I could see he was right, though I think I could have gone there a hundred times before I’d have really noticed by myself. I was looking the other way, at the breathtaking view that stretched on and on and on. In Le Marche the views are often quite closed in because the hills have so many little tucks and folds, but here there were two quite separately beautiful views. One which was tucked in: the hill opposite, with a pretty painted campanile tower and a cluster of houses rising out of a picturesquely farmed hillside. The other was one that never appeared to end. It stretched down along the line of a valley seemingly all the way to the sea, which you could imagine there at the end even if you couldn’t really quite in all honesty see it. And peeping up every couple of miles along the valley was a little village, always perched on top of a pointy hill and every time with a turret or a tower poking up from the other buildings. It was gorgeous. It was the sort of view you wanted to soak yourself in.

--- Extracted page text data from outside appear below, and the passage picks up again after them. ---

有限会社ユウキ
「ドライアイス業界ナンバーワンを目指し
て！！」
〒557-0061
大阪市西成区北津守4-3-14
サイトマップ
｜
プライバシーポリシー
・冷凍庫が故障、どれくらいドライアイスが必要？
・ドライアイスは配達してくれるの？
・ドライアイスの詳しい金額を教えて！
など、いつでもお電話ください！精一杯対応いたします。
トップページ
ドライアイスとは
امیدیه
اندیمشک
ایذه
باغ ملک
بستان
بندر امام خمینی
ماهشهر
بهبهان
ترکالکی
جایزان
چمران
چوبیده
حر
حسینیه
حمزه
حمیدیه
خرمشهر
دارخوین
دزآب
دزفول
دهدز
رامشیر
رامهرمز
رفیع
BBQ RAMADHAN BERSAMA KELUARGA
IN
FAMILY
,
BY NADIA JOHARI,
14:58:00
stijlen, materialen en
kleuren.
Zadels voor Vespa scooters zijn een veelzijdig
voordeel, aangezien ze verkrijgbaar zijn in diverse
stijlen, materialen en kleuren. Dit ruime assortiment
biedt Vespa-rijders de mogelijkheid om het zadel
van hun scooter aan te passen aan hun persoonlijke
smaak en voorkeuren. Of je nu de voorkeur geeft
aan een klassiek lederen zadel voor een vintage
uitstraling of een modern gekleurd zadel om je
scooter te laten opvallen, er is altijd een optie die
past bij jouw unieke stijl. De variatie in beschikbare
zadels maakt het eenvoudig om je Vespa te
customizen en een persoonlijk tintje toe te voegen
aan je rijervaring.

I did reverse blinking to try and make it stick.
Estate agents being estate agents, we didn’t get too long to stand being whimsical before keys were whisked out for our appointment with the house.

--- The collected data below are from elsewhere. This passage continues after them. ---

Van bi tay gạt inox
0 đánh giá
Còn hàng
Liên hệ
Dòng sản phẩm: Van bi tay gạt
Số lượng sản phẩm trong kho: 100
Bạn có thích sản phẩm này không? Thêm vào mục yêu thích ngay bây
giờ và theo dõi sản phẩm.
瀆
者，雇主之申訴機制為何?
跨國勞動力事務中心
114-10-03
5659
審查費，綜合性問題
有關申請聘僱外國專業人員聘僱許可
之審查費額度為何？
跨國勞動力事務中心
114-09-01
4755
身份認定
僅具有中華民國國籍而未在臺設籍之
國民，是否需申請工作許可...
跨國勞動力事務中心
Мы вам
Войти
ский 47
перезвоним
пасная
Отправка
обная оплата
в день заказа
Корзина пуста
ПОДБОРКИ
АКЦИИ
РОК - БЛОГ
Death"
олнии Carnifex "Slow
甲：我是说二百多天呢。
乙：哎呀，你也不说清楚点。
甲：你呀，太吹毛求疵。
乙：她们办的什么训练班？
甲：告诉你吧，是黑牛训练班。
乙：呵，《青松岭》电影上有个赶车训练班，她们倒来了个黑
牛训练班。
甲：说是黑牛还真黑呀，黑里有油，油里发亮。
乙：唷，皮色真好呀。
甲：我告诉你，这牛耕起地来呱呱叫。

It wasn’t the sort of house you would fall in love with. At least, if I imagine the kind of person who might fall in love with this sort of a house it makes me like it less, so I prefer not to. It’s not that there was anything wrong with it, but neither was there anything particularly right—it was just sort of a blob of house, just sort of there. Jason likes houses with tacked-on bits and a little ramshackle and he was right and there was none of that. It was quadratic. It was made of functional bricks, not the pretty old Italian ones that the English fall in love with. The roof did not have an aesthetic dimension; its job was to keep out the rain and that was what it did.
Nonetheless, as soon as we saw the house, we knew that it was going to be ours. We even decided that we quite liked that it wasn’t the sort of house that English people who move to Italy fall in love with. It made us feel that we were different and that we were coming here for sensible reasons, not for some daft and naïve dream. We liked the fact that it was functional and wouldn’t mean sinking all our savings and more into rebuilding magnificent archways or restoring frescos buried under years of plaster and wallpaper. But, of course, in thinking that we were beginning to start our own little dream, to create our own world of expectation and our own sense of place.
I’m omitting, of course, the most crucial element. The house, as Monica had promised, had a very, very large garden—about eight hectares or 20 acres—most of which was planted with olive trees. It had 881 or 977 trees depending on whether you believed the document that went with the house or the form that goes to the local board to claim subsidy on olive trees, which Monica had unearthed and which was, strangely, higher. One day soon, we thought, we’ll count those trees ourselves and know for sure. More than that, we will give each one a name or at least a number, and register it on a map with GPS coordinates and write down every detail about it, from how many olives it produces annually, to how much manure we put on it, to the date we prune it each year.
But before that, there was a lot of work to do.